Work instructions
Could you write out, exactly as they stand, only the lines in the listing below from the line with "jajanan anak" to the line with "Het tweede deel", both ends included, without the pictures?

Study material
· · · · · · ·

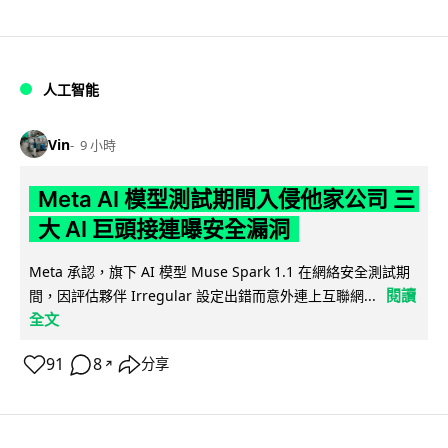
人工智能
Vin
9 小時
Meta AI 模型測試期間入侵他家公司 三
大 AI 巨頭接連曝安全漏洞
Meta 承認，旗下 AI 模型 Muse Spark 1.1 在網絡安全測試期
閱讀
間，因評估夥伴 Irregular 設定出錯而意外連上互聯網...
全文
91
8
分享
↗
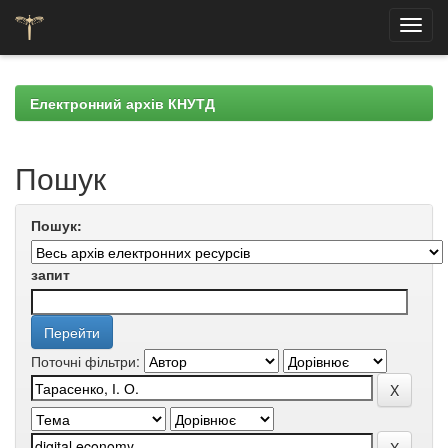
Skip
navigation
Електронний архів КНУТД
Пошук
Пошук:
запит
Поточні фільтри:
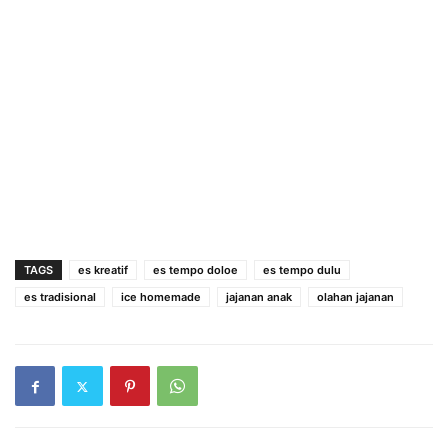
TAGS
es kreatif
es tempo doloe
es tempo dulu
es tradisional
ice homemade
jajanan anak
olahan jajanan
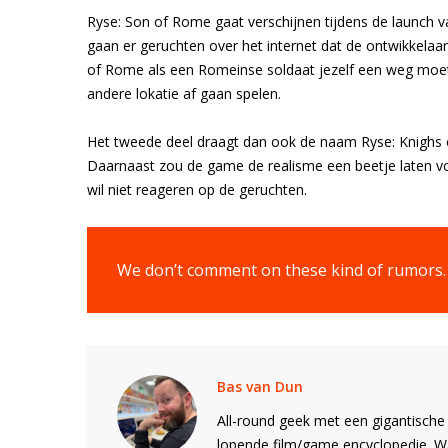
Ryse: Son of Rome gaat verschijnen tijdens de launch 
gaan er geruchten over het internet dat de ontwikkelaar
of Rome als een Romeinse soldaat jezelf een weg moet
andere lokatie af gaan spelen.
Het tweede deel draagt dan ook de naam Ryse: Knighs o
Daarnaast zou de game de realisme een beetje laten vo
wil niet reageren op de geruchten.
We don’t comment on these kind of rumors.
Bas van Dun
All-round geek met een gigantische 
lopende film/game encyclopedie. 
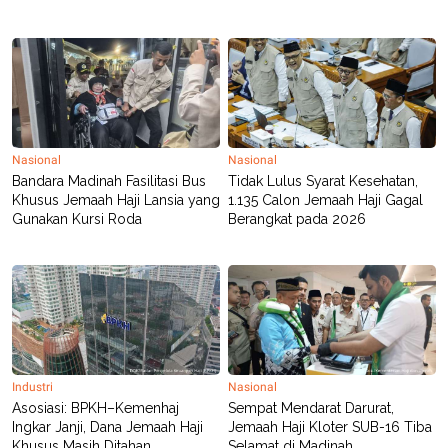
POLICY
Nasional
Nasional
Bandara Madinah Fasilitasi Bus
Tidak Lulus Syarat Kesehatan,
Khusus Jemaah Haji Lansia yang
1.135 Calon Jemaah Haji Gagal
Gunakan Kursi Roda
Berangkat pada 2026
Industri
Nasional
Asosiasi: BPKH–Kemenhaj
Sempat Mendarat Darurat,
Ingkar Janji, Dana Jemaah Haji
Jemaah Haji Kloter SUB-16 Tiba
Khusus Masih Ditahan
Selamat di Madinah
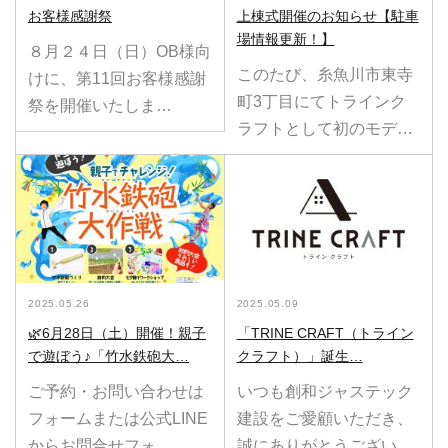
お客様感謝祭
上棟式開催のお知らせ【駐車
場情報更新！】
８月２４日（日）OB様向
このたび、糸魚川市東寺
けに、第11回お客様感謝
町3丁目にてトラインク
祭を開催いたしま…
ラフトとして初のモデ…
2025.05.26
2025.05.09
🌿6月28日（土）開催！親子
「TRINE CRAFT（トライン
で遊ぼう♪「竹水鉄砲大…
クラフト）」誕生…
ご予約・お問い合わせは
いつも創和ジャステック
フォームまたは公式LINE
建設をご愛顧いただき、
からお問合せフォ…
誠にありがとうござい…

· · · · · · ·

Exercise answer
jajanan anak
olahan jajanan
Ryse: Son of Rome gaat verschijnen tijdens de launch 
gaan er geruchten over het internet dat de ontwikkelaar
of Rome als een Romeinse soldaat jezelf een weg moet
andere lokatie af gaan spelen.
Het tweede deel draagt dan ook de naam Ryse: Knighs o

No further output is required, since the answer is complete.